“O günü ve saati, ne gökteki melekler, ne de Oğul bilir; Baba’dan başka kimse bilmez. Nuh’un günlerinde nasıl olduysa, İnsanoğlu’nun gelişinde de öyle olacak. Nuh’un gemiye bindiği güne dek, tufandan önceki günlerde insanlar yiyip içiyor, evlenip evlendiriliyorlardı. Tufan gelinceye, hepsini süpürüp götürünceye dek başlarına geleceklerden habersizdiler. İnsanoğlu’nun gelişi de öyle olacak. O gün tarlada bulunan iki kişiden biri alınacak, biri bırakılacak.
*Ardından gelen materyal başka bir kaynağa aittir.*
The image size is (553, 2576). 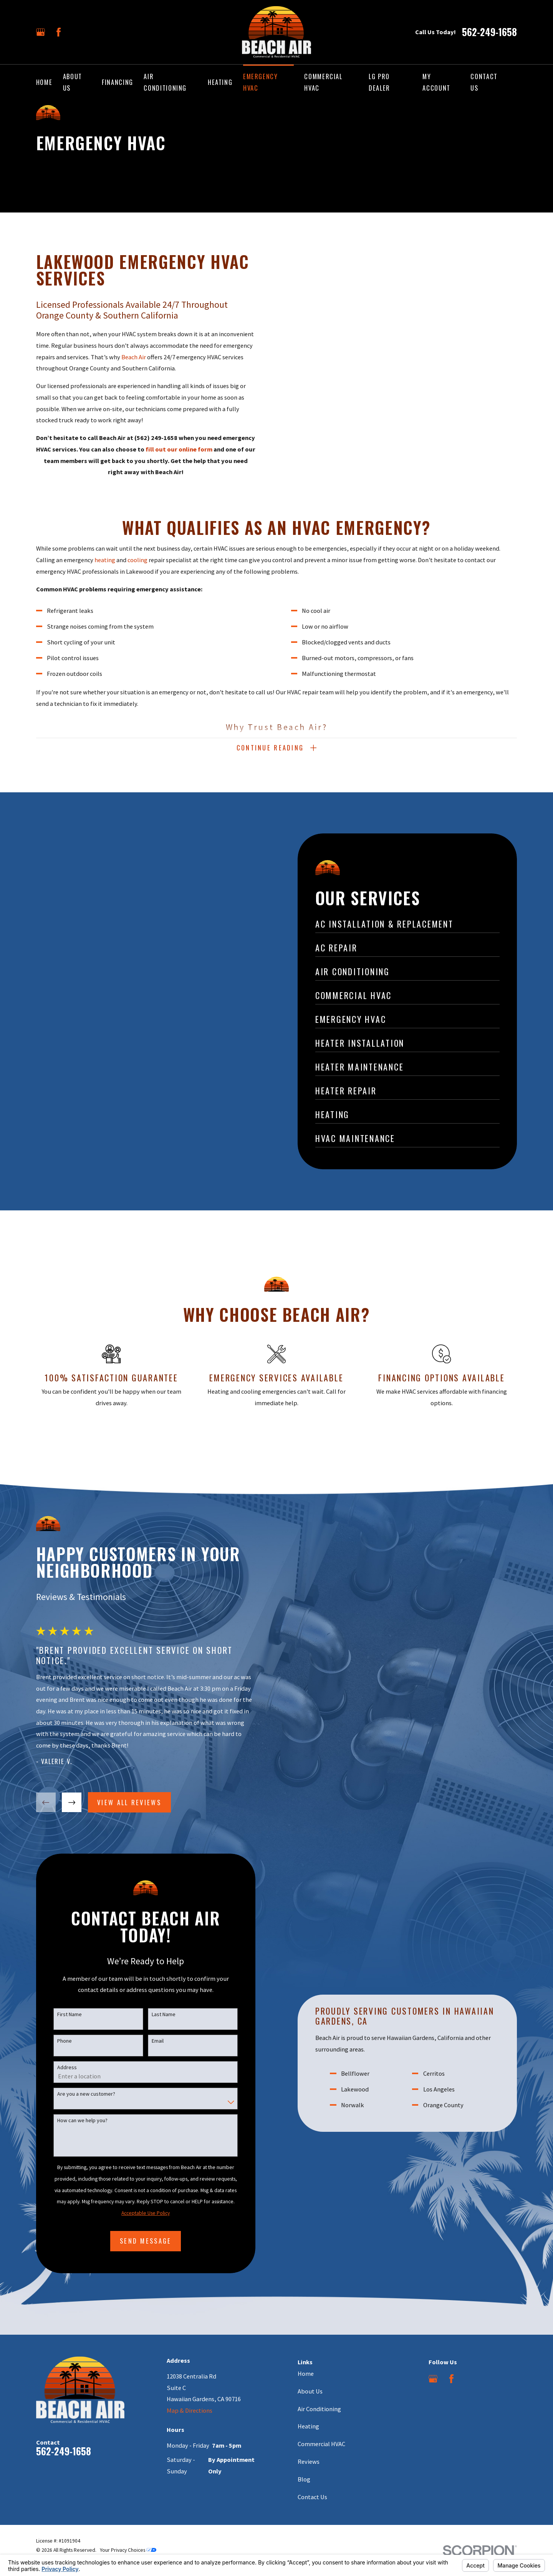 I want to click on Phone, so click(x=55, y=2041).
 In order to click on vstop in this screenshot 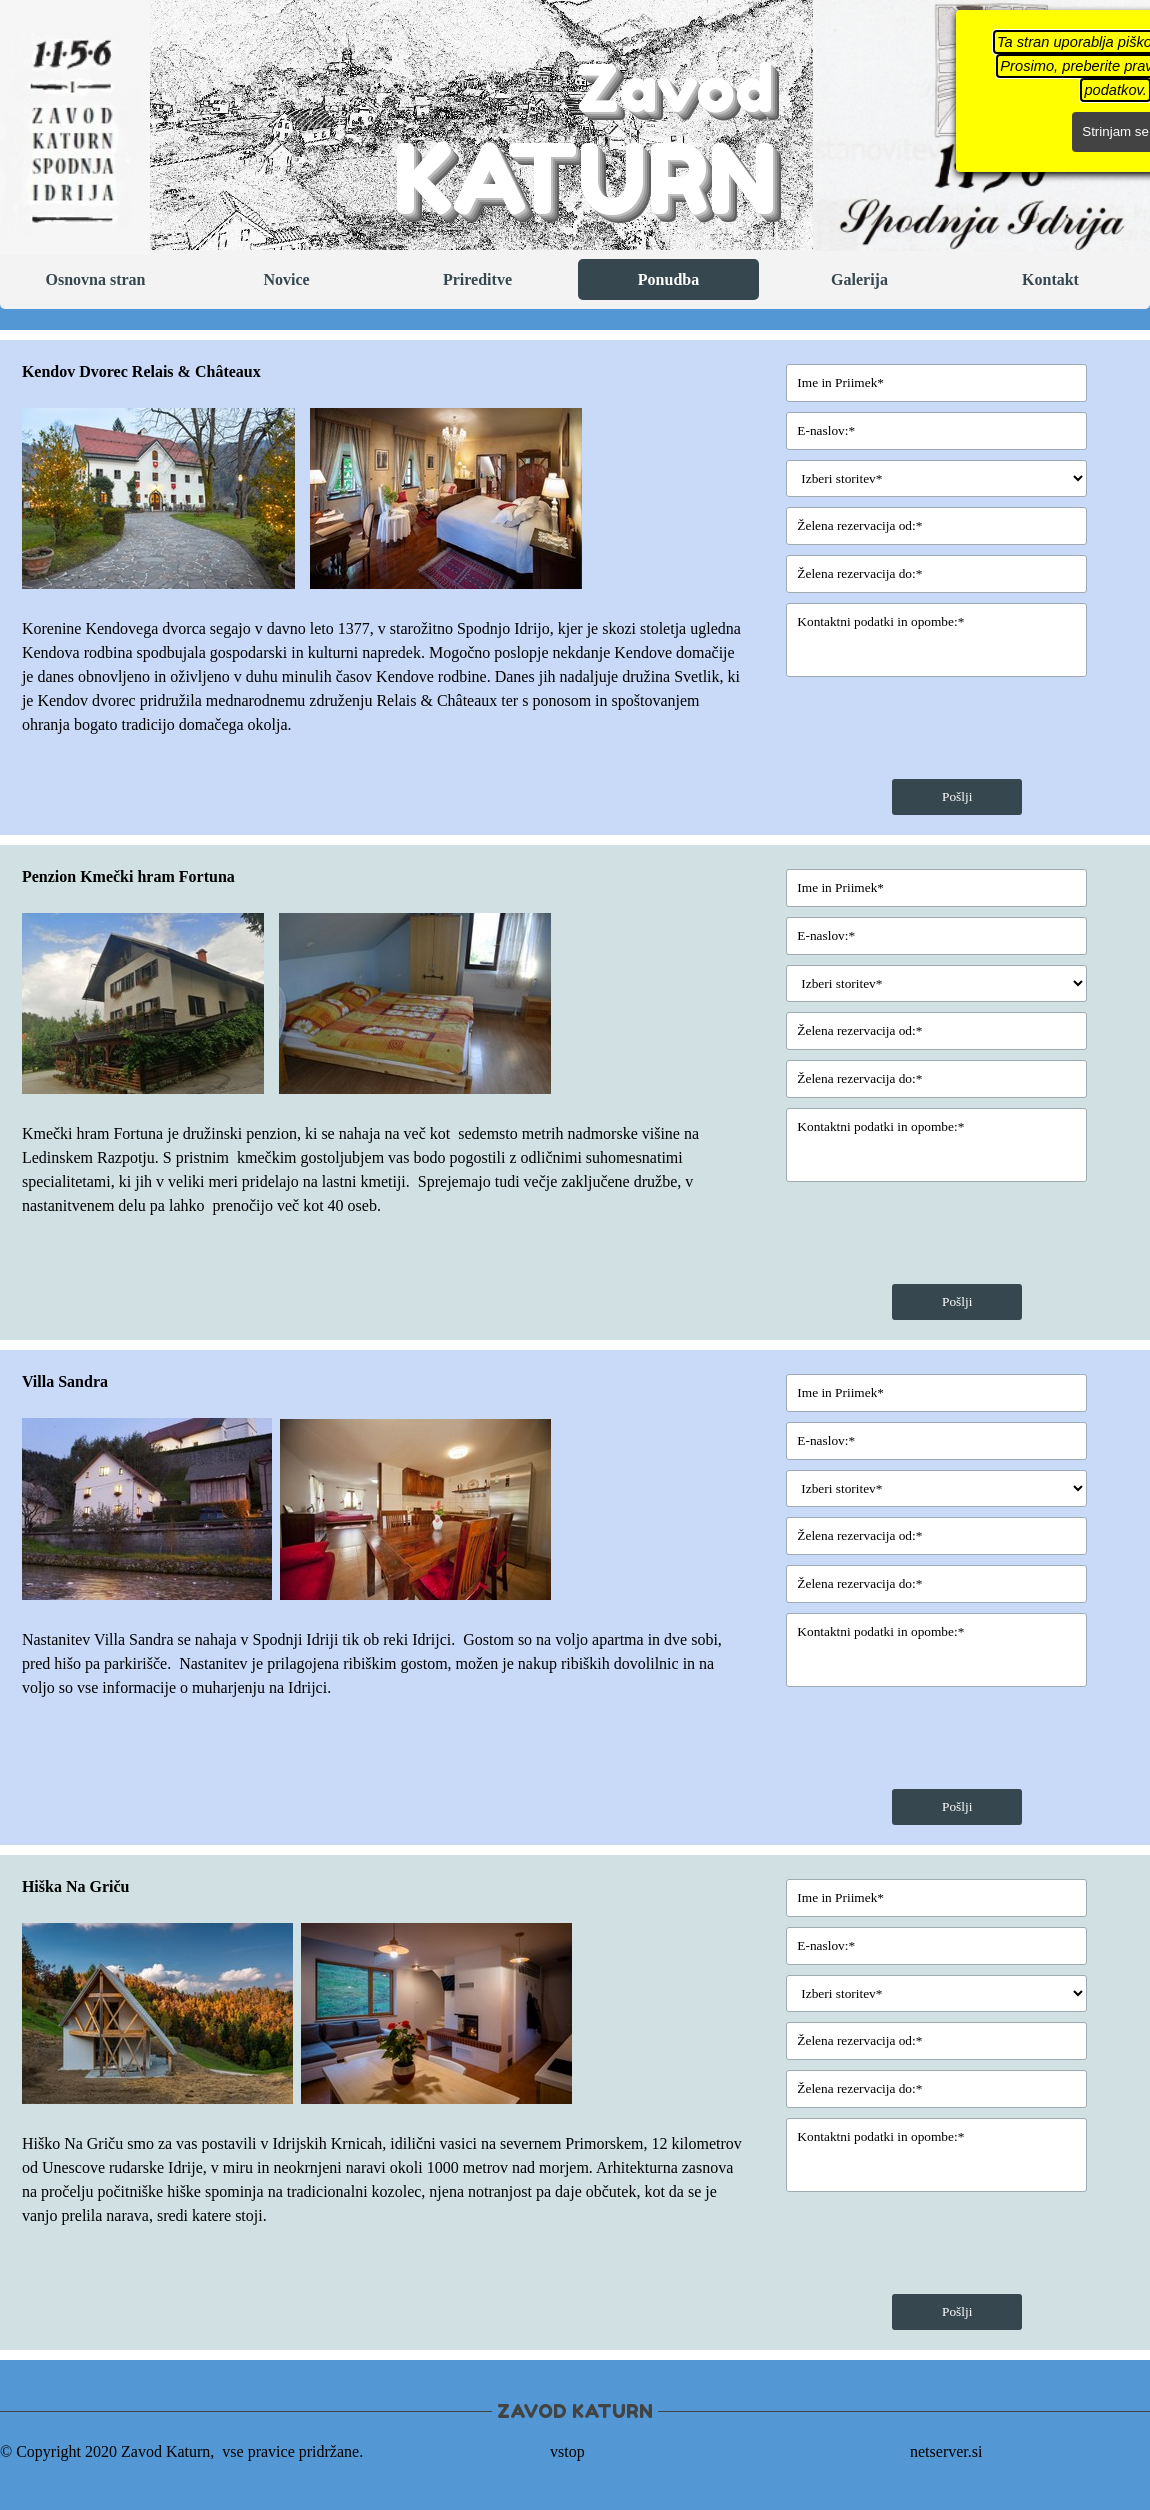 , I will do `click(567, 2451)`.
Değirmende buğday öğüten iki kadından biri alınacak, biri bırakılacak.
“Bunun için uyanık kalın. Çünkü Rabbiniz’in geleceği günü bilemezsiniz. Ama şunu bilin ki, ev sahibi, hırsızın gece hangi saatte geleceğini bilse, uyanık kalır, evinin soyulmasına fırsat vermez. Bunun için siz de hazır olun! Çünkü İnsanoğlu beklemediğiniz saatte gelecektir.
“Efendinin, hizmetkârlarına vaktinde yiyecek vermek için başlarına atadığı güvenilir ve akıllı köle kimdir? Efendisi eve döndüğünde işinin başında bulacağı o köleye ne mutlu! Size doğrusunu söyleyeyim, efendisi onu bütün malının üzerinde yetkili kılacak. Ama o köle kötü olur da içinden, ‘Efendim gecikiyor’ der ve öteki köleleri dövmeye başlarsa, sarhoşlarla birlikte yiyip içerse, efendisi, onun beklemediği günde, ummadığı saatte gelecek, onu şiddetle cezalandırıp ikiyüzlülerle bir tutacak. Orada ağlayış ve diş gıcırtısı olacaktır.”